L'insuccès de ses premiers titres pousse Bolan à rejoindre en 1967 la formation psychédélique John's Children. Mais à la fin de la même année il décide de monter son propre groupe, le duo acoustique Tyrannosaurus Rex, avec le percussionniste Steve Peregrine Took. Un jeune producteur, Tony Visconti, les signe sur la force de maquettes qui ont déjà séduit le célèbre D.J. de la BBC John Peel. En mai 1968, Debora, suivi du premier album de Tyrannosaurus Rex (My People Were Fair And Had Sky In Their Hair But Now They're Content To Wear Stars On Their Brows), fait une apparition dans les charts britanniques. Deux ans plus tard, une décevante tournée américaine décourage Took, qui cède sa place au multi-instrumentiste Mickey Finn.
L'idole dandy. En août 1970, Bolan enregistre un single culte avec son ami David Bowie, Oh Baby, sous le nom de Dib Cochran & the Earwigs. À l'automne, Bolan accepte enfin de simplifier le nom de son groupe en T. Rex. Les effets ne se font pas attendre : l'excellent single Ride A White Swan grimpe aux sommets du hit-parade. En recrutant un bassiste, Steve Curry, et un batteur, Bill Legend, T. Rex tourne définitivement le dos au folk acoustique pour devenir le prototype du groupe de glam rock (→ glitter). Le règne du Bolan boogie peut commencer. Pendant trois ans, grâce à une succession vertigineuse de singles aussi accrocheurs qu'efficaces, Marc Bolan devient l'idole des jeunes Anglais.

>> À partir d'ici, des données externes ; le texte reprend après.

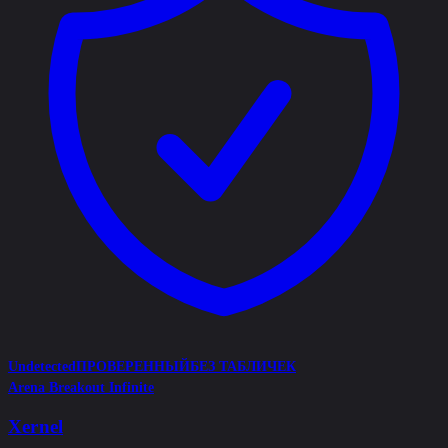
Undetected
ПРОВЕРЕННЫЙ
БЕЗ ТАБЛИЧЕК
Arena Breakout Infinite
Xernel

Mais, à partir de 1974, T. Rex, dont l'impact a toujours été faible aux États-Unis, voit sa popularité décliner. Alors que la tempête punk gronde sur l'Angleterre, Bolan est pourtant un des rares représentants de l'ancienne garde à être épargné par les insurgés de 1976. Cela lui suffit pour trouver le courage de repartir en tournée. Les Damned assurent la première partie de ce come-back très prometteur. En avril 1977, Dandy In The Underworld amorce les retrouvailles de T. Rex avec le succès. Le 16 septembre, alors que Bolan rentre d'une soirée avec sa compagne, la chanteuse Gloria Jones (la créatrice de Tainted Love), sa voiture s'écrase contre un arbre. Il meurt sur le coup.
On trouve tout dans le rock essentiel de Marc Bolan. Son boogie convulsif incorporait le beat d'un Bo Diddley, l'innocence fruste du rhythm and blues anglais des sixties et la sublime décadence d'un funk précurseur. Sex-symbol androgyne par excellence, Marc Bolan captait littéralement ses auditeurs avec ses délicats jappements d'animal en rut, son intrigante prose de poète électrique et halluciné. Une grâce qui survit par le biais des albums savoureux que les nouvelles générations ne cessent de découvrir. À en juger par le nombre d'enregistrements inédits qui font surface chaque année, gageons que le mythe Bolan — amplement justifié — n'est pas près de s'évanouir.